Survey Data

Reg No

40401308


Rating

Regional


Categories of Special Interest

Architectural, Artistic, Historical, Social


Previous Name

Saint Mogue's Catholic Church


Original Use

Church/chapel


In Use As

Church/chapel


Date

1865 - 1870


Coordinates

223229, 315298


Date Recorded

10/07/2012


Date Updated

--/--/--


Description

Freestanding Gothic-Revival Roman Catholic church, built 1868, having five-bay double-height nave with lean-to aisles behind single storey narthex to west connecting to truncated bell tower to north, sacristy to east end of south aisle, single storey gabled transepts. Pitched slate roof altered to have oversailing eaves and verges with uPVC soffit, clay ridge tiles, stone crucifixes to gables, uPVC rainwater goods. Flat roof to bell tower with bell mounted above. Coursed squared rock-faced sandstone walls, smooth limestone course at window level, bevelled plinth, buttresses to nave gables. Yellow sandstone dressing to openings. Rose window to west gable with trefoil arches on radiating colonettes. Entrance door below in pointed arch supported on colonettes with foliate capitals, hood moulding over with foliate labels and banded relieving arch, blind oculus to tympanum over segmental headed replacement door.

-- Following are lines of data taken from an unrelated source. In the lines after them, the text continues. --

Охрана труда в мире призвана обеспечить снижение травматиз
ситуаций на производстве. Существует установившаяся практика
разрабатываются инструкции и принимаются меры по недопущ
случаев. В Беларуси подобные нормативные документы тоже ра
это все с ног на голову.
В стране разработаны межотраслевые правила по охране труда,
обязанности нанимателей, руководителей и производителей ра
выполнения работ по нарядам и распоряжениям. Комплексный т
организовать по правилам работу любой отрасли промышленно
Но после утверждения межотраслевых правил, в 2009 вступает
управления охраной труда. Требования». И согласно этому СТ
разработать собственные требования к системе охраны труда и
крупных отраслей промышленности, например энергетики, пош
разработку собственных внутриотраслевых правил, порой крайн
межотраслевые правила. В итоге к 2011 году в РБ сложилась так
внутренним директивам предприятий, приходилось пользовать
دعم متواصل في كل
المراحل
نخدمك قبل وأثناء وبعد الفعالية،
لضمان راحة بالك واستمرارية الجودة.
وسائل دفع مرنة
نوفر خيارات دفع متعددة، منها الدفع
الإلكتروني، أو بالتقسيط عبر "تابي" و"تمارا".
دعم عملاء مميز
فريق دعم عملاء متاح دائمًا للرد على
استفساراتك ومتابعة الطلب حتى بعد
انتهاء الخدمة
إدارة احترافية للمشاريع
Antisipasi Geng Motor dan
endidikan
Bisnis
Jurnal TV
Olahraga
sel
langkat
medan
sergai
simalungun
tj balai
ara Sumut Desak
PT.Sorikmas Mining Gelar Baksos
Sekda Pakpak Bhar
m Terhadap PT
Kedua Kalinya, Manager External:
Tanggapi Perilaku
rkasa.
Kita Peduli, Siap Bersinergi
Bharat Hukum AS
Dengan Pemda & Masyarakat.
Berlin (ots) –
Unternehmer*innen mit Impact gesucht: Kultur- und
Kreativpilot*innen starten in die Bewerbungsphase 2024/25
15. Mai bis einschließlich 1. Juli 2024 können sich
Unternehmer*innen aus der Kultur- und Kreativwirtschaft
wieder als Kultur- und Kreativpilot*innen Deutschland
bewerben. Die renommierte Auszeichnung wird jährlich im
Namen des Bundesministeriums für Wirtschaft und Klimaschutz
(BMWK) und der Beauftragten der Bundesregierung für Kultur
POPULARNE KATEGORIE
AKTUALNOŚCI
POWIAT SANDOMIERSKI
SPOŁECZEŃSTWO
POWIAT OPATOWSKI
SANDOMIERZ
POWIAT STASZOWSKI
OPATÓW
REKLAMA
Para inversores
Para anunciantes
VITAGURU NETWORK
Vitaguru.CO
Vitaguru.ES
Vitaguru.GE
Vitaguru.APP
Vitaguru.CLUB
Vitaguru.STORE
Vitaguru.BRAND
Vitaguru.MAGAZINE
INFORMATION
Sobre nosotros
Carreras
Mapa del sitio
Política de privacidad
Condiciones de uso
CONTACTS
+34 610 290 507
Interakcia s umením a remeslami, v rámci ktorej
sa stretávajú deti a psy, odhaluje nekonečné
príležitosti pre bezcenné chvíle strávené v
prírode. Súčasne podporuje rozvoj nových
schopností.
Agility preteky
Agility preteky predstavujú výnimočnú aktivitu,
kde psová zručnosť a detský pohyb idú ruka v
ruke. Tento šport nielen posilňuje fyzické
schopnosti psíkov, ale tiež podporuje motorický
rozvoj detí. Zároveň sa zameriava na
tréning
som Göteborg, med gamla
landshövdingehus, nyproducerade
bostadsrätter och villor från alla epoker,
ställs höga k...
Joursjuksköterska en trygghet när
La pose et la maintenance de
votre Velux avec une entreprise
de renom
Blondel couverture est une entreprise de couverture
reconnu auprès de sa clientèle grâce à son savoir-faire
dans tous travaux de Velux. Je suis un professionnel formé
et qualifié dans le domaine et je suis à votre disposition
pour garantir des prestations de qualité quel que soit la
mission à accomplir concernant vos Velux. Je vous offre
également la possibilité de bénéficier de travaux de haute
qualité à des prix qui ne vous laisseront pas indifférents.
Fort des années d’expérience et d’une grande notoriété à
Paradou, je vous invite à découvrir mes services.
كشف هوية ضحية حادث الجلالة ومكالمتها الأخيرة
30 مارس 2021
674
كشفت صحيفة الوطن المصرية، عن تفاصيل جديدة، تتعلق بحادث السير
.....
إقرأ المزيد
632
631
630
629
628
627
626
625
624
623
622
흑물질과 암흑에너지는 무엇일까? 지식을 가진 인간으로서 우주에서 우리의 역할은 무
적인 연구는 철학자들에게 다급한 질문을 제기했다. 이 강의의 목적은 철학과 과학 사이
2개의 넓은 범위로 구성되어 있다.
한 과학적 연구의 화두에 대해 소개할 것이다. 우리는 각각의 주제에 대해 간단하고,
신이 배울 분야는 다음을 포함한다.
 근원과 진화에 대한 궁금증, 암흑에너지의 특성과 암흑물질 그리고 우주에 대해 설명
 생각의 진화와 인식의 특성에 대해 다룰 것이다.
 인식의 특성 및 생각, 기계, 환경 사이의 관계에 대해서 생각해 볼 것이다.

Impost extends over flanking pointed recesses with foliate colonettes framing miniature lancets in wide sandstone surrounds, motif continues as three-bay arcade to flanking narthex. Single and paired trefoil and quatrefoil clerestorey windows to nave. Lancet windows to aisles in groups of two and threes. Large pointed arch plate tracery to chancel end with hood moulding and relieving arch composed of rose window with mmultifoil centre in ring or roundels over lancet arcade. Rose window to north transept, small quatrefoil to south transept. Segmental-headed door to north of tower in pointed arch surround. Pointed segmental arch to sacristy door to east. Leaded windows and banded stone relieving arches. Interior faceted ceiling above nave and as pointed vault above chancel, all subdivided with timber profiles. Timber arches between bays resting on corbels in nave and on colonettes with corbels above chancel. Compartmented lean-to ceiling to aisles with trusses supported on decorative corbels. Colonettes between to paired clerestorey openings over pointed arcade to sides of nave with stepped and profiled arch soffits resting on squat scagliola columns with foliate capitals. Square-profile piers to sides of chancel. Timber gallery and access stairs, quatrefoil openings in balustrade. White marble facing to steps. Recent timber confessionals to end of south-west aisle. Graveyard surrounding church. Rubble-stone boundary walls with cut stone copings.

Appraisal

Designed by the inventive and prolific architect William Hague (1836-1899) to replace an earlier church on the site, this church is an excellent example of his high quality design. It was completed in the same year as Saint Patrick's Catholic Church, Milltown (see 40401412), and five years after Saint Aidan’s Catholic Church, Butlersbridge (see 40401518), and shares stylistic characteristics with the architect's other churches in county, but differs most obviously in the use of large short columns to the nave. Unusually for rural Catholic churches, though typical for Hague, the church is orientated liturgically east-west, despite the conflict this orientation creates with its site, and results in a large chancel window, not the main entrance, facing the road. The church is prominently situated on high ground and adds significantly to the historic character of its setting.